Non si sa di preciso quando il cous cous sia giunto in Sicilia. Secondo una teoria questa pietanza giunse sulla nostra isola al principio del nono secolo, insieme ai conquistatori arabi. Più precisamente insieme ai cuochi e alle donne che viaggiavano al seguito dell’esercito, per occuparsi del vettovagliamento. Con un po’ di fantasia non è difficile immaginare le donne dei soldati saraceni intente alla preparazione del cous cous e le donne siciliane a curiosare tra i fuochi e i tegami per carpire il segreto dell’esotica pietanza. Farlo proprio, infine, e, tornate nella propria cucina, preparare il cous cous a loro volta.
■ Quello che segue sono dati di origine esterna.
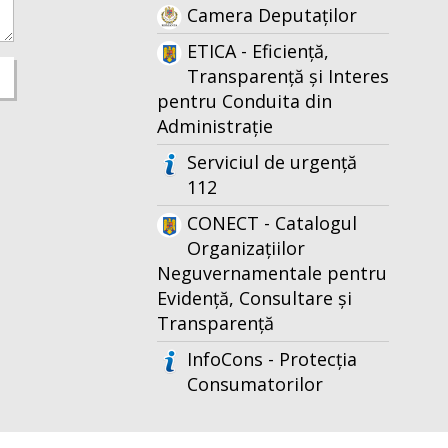
Camera Deputaților
ETICA - Eficiență,
Transparență și Interes
pentru Conduita din
Administrație
Serviciul de urgență
112
CONECT - Catalogul
Organizațiilor
Neguvernamentale pentru
Evidență, Consultare și
Transparență
InfoCons - Protecția
Consumatorilor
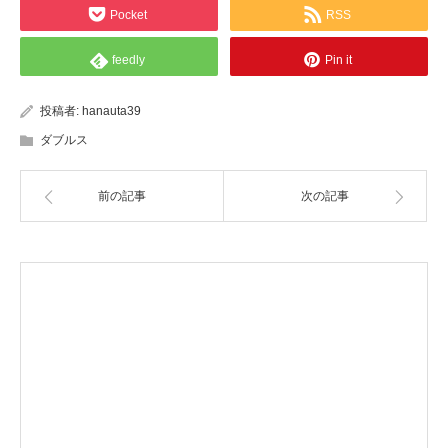
Pocket
RSS
feedly
Pin it
投稿者:
hanauta39
ダブルス
前の記事
次の記事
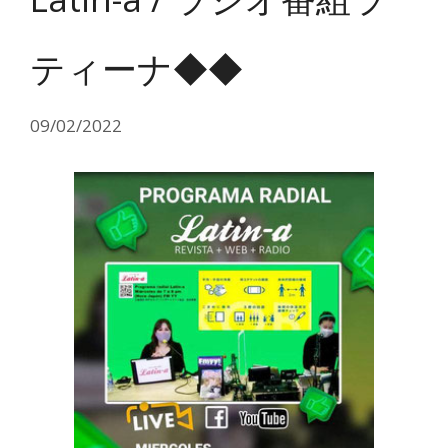
ティーナ◆◆
09/02/2022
Secondo altri, invece, sarebbe una ricetta molto più recente, giunta a Trapani nel Seicento, grazie ai frequenti rapporti commerciali fra l’isola e il Nord Africa.

Sia come sia, il cous cous siciliano (o sarebbe meglio dire trapanese, visto che è di questa provincia la “titolarità” della pietanza) in realtà è abbastanza diverso da quello africano. Gli isolani, infatti, introdussero ben presto nella ricetta originale il pesce, una variante davanti alla quale qualunque nordafricano storce la bocca inorridito ma che qui, al contrario, è l’unica “giusta”. Tanto che, come vuole anche un vecchio detto, se il pesce scarseggia, per insaporire il brodo si usa un ciuffo d’alghe di scoglio.
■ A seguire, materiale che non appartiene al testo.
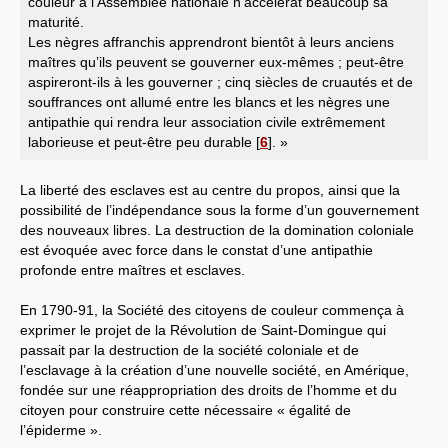
couleur à l’Assemblée nationale n’accélérât beaucoup sa
maturité.
Les nègres affranchis apprendront bientôt à leurs anciens
maîtres qu’ils peuvent se gouverner eux-mêmes ; peut-être
aspireront-ils à les gouverner ; cinq siècles de cruautés et de
souffrances ont allumé entre les blancs et les nègres une
antipathie qui rendra leur association civile extrêmement
laborieuse et peut-être peu durable
[
6
]
. »
La liberté des esclaves est au centre du propos, ainsi que la
possibilité de l’indépendance sous la forme d’un gouvernement
des nouveaux libres. La destruction de la domination coloniale
est évoquée avec force dans le constat d’une antipathie
profonde entre maîtres et esclaves.
En 1790-91, la Société des citoyens de couleur commença à
exprimer le projet de la Révolution de Saint-Domingue qui
passait par la destruction de la société coloniale et de
l’esclavage à la création d’une nouvelle société, en Amérique,
fondée sur une réappropriation des droits de l’homme et du
citoyen pour construire cette nécessaire « égalité de
l’épiderme ».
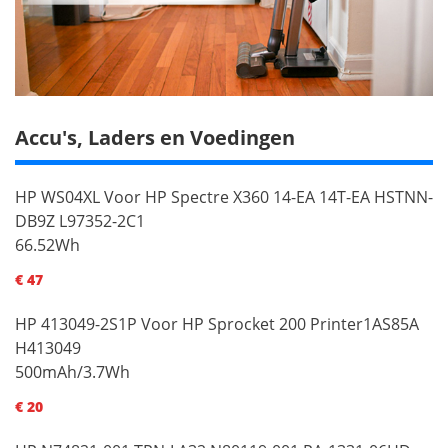
Accu's, Laders en Voedingen
HP WS04XL Voor HP Spectre X360 14-EA 14T-EA HSTNN-
DB9Z L97352-2C1
66.52Wh
€ 47
HP 413049-2S1P Voor HP Sprocket 200 Printer1AS85A
H413049
500mAh/3.7Wh
€ 20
Per preparare il cous cous in casa bisogna armarsi di tempo e pazienza. L’incocciata, vale a dire l’operazione con cui la farina di semola si trasforma in granelli più grandi, il cous cous appunto, richiede infatti una certa applicazione. Ma volete mettere la soddisfazione! Oltre al fatto che il cous cous incocciato a mano ha tutt’un altro sapore e consistenza. Se volete, ecco il procedimento.

La ricetta del cous cous

Per quattro persone serve ½ kg di semola di grano duro. Prelevatene tre – quattro pugni e versateli nella mafaradda, un’ampia ciotola di terracotta. Aggiungete qualche goccia d’acqua e mescolate la semola con la punta delle dita, in senso orario, tenendo i polpastrelli a contatto con la ciotola, finché si sarà assorbita. Versate nuovamente qualche goccia d’acqua e mescolate, fino a ottenere chicchi del diametro di circa 2 mm. Attenzione, se i chicchi sono troppo piccoli, in cottura si disferanno. Versate il couscous in un’altra ciotola di terracotta e ripetete con altra semola, poca per volta, fino a che l’avrete usata tutta.  A questo punto, versate un filo d’olio nella ciotola col cous cous pronto e sfregatelo col palmo delle mani, per intridere bene d’olio e sgranare tutti i chicchi.

Il cous cous si cuoce a vapore in una cuscussiera di terracotta o metallo. In assenza, potete usare anche un colapasta ben incastrato su una pentola. Se i due recipienti non aderiscono bene, sigillate il bordo tutt’intorno con un salsicciotto ottenuto impastando un po’ di acqua e farina. Per il cous cous siciliano, il vapore deve essere quello del brodo di pesce!